I’m a huge NHL (hockey) fan and want to be able to follow the scores and stats effortlessly. As with all North American sports, the games usually start during the night time in Europe and I’m eager to check the results in the morning after the games have ended. If I happen to be awake when the games are ongoing, it’s important to get real time updates to the scores. Also, as I’m Finnish, I’m especially interested in seeing how the Finnish players did in the games.

Many of the apps or sites available are a bit heavy or do not highlight how Finnish players did (and why should they?). Some places are also quite heavy on ads. This led to a idea to create a lightweight solution for just checking the content that I wanted to see, i.e. results of last night games and main stats categories. I know it’s useful for me and it might also be useful to other people. As for any side project, an important factor for me is that I want to use it as a learning experience to work with some technologies that I enjoy and believe are a good fit for the problem.

Requirements

Some high level requirements that I came up with are in the following list:

  • Clean UI
  • Quick access to results
  • Providing other supporting information that a user could be interested in, for example “player X scored two goals last night, I wonder how is he doing in the top scorers list now”
  • Score updates while the games are ongoing without page reloads
  • Responsiveness, needs to work well in desktop browsers and mobile

Architecture

I’ve been working on some projects lately with Elixir and the Phoenix Webframework and it seemed ideal for this job, especially taking into account the excellent WebSocket functionality. Read more here about a test where the team run a benchmark with 2 million connections against one (big) Phoenix server.

I wanted the site/front-end to be light-weight and after reading about the approach the Changelog.com had taken with their site, decided to use a similar approach to how the pages are rendered. I decided to add Preact, which is a lightweight alternative to React, to the mix to build the score board components but still keep the page weight low and to enable adding more UI functionality later on. It also fits well with how the data updates come in via WebSocket messages and components get re-rendered when the global state is updated.

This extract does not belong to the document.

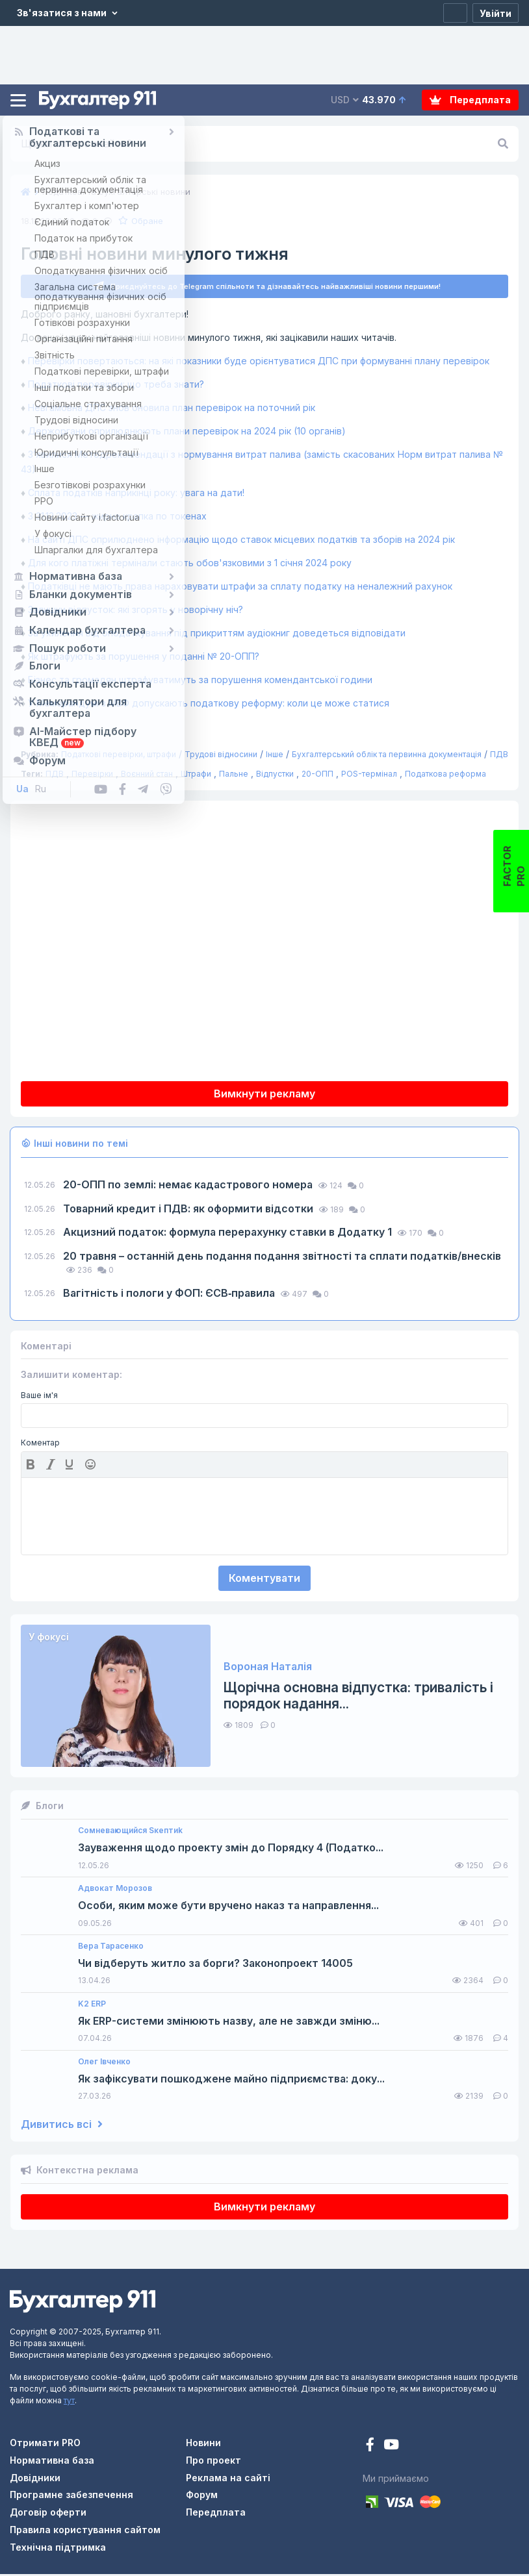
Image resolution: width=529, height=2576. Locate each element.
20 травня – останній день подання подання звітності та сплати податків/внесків (282, 1257)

The site is built as an Elixir umbrella app with three apps:

  • web  -  Phoenix app to serve the pages and send score updates to clients
  • feed  -  Polling game and player data from MySportsFeeds
  • data -  DB (Postgresql) access and operations

MySportsFeeds is a great data service for major North American sports leagues:

The BEST source for democratized, crowd-sourced sports data with a real-time API

Retrieving data from the feed and serving the data to clients are separated so that each client gets the data as fast as possible. A GenServer holds the data in memory and handles updating it from the feed and serves it to clients without having to fetch the data from a database. When the data in the DB is updated after polling, a WebSocket update message is sent to the clients and the scores are updated without reloading the page.

Page Rendering

Page rendering depends on the page. For plain statistics tables, the page is rendered server-side directly by Phoenix. This could change in the future if the tables need to be more dynamic but for now it seems like a reasonable approach. For the main score page the data is inserted as JSON in the page, which the Preact components then render.

Navigation

Similar to Changelog.com, navigation between pages uses Turbolinks, which enables loading to a new page without full page reload similar to single page applications, even though this is not a Rails app (see this post for more background). I recommend also reading more background on how they built their site here.

Building releases and deployment

Another great element of Elixir and OTP projects is the deployment and hot upgrades of an app. In this case, I’ve chosen to use distillery and edeliver for building releases and deploying the server(s) (distillery is a dependency for edeliver). The server setup is done using Ansible from operating system setup and installing packages to creating users and the database and setting up the Nginx web server.

There are two ways of deploying an app: full release or an upgrade. The main difference is that an upgrade can be done without any interruptions to the site while a release causes some seconds of downtime. Creating a full release and deploying it consists of the following three steps:

$ mix edeliver build release — branch=<branch name>
$ mix edeliver deploy release to production
$ mix edeliver restart production

For an upgrade release, the following commands are required. Both of the versions also need to be tagged with git tag.

$ mix edeliver build upgrade — from=v0.1.6 — to=v0.1.7
$ mix edeliver deploy upgrade to production

What’s Next

It’s fun to fiddle with side projects and spend some time on them when the time allows. While I’m happy with several aspects of this project, at least the following things are on the cards:

  • Fixing some bugs
  • Adding new features to make the site more comprehensive what comes to player stats
  • Styling of the site could be cleaned up a bit
  • Google Lighthouse results for a progressive web app should be improved

Summary

I’ve been very happy with all the tech used in this project. It feels easy to extend the current functionality and fix problems I’ve encountered. Also the performance is great for a small Digital Ocean box. This is going to be my default stack for future projects.